By 16.03.12BlogSeptember 2nd, 2020No Comments

Nick Isles, Chair of the High Pay Centre looks at footballer’s pay and the impact it is having on the clubs and the players.

This was the question the High Pay Centre was asked last week on the back of Rangers players agreeing to take big cuts in their pay. And the answer is a qualified ‘yes’. The economic facts are stark. In the Premier League 68% of clubs’ turnover is taken in wages. This is around 20% too high to be sustainable. Only three clubs out of the 20 had ratios of player’s pay to turnover below 60% – Arsenal at 29%, Spurs at 56% and Manchester United at 46%. In total last year the Premier League clubs lost over £500 million. A similar tale can be found in Spain, Italy and elsewhere in Europe. For clubs like Manchester United their fees from TV broadcast are more than their gate receipts, despite having the largest club stadium in the UK. United’s net debt is over £500 million and Chelsea’s over £700 million. United’s interest payments on its loans at over £100 million per annum exceed their take on ticket sales.

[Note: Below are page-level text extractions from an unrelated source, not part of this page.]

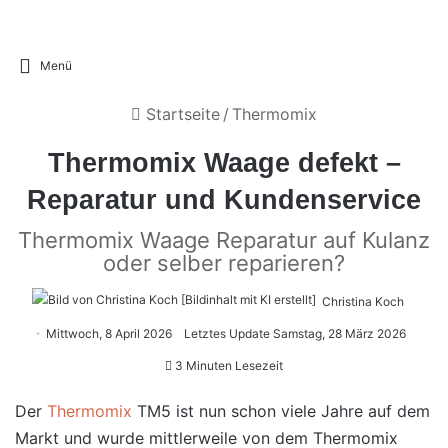
Menü
Startseite
/
Thermomix
Thermomix Waage defekt –
Reparatur und Kundenservice
Thermomix Waage Reparatur auf Kulanz
oder selber reparieren?
Christina Koch
Mittwoch, 8 April 2026
Letztes Update Samstag, 28 März 2026
3 Minuten Lesezeit
Der
Thermomix
TM5 ist nun schon viele Jahre auf dem
Markt und wurde mittlerweile von dem Thermomix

It is clear that Football is in a financial hole of its own making. But why? In days of yore professional footballers were paid enough to buy a pint and packet of fags after the game and not much more. Footballers played for the love of the game. Today’s footballers profess to do the same but between 1960 and today so much has changed. Top players earn more than £10 million a year just from playing. Who can forget Ruud Gullit’s demands for a pay package of many millions that was expressed as ‘netto’ or after the tax had been paid by the club? Even run-of-the mill premier league players average earnings top seven figures. It is thus not surprising that parallels with the Banks and other City financial situations are being drawn.

The reasosn for this explosion in top pay for players is complex. The 1995 Bosman ruling on the right of a player to ply his trade wherever he wished once his contract had finished fundamentally shifted power towards the players and their agents. Clubs became fearful of prize assets walking so have tried to lock them into longer contracts which have turned into pay escalators. Second instead of remuneration consultants football has agents. The agent has only one interest – to maximise the earnings for their principle – the player. This focus is admirable but damaging. Just as we see with FTSE CEOs a race to the top has been underway for quite some time. Arsenal are to be lauded for trying to establish a sensible salary structure that has tried to mitigate the baleful impact on clubs of the agent.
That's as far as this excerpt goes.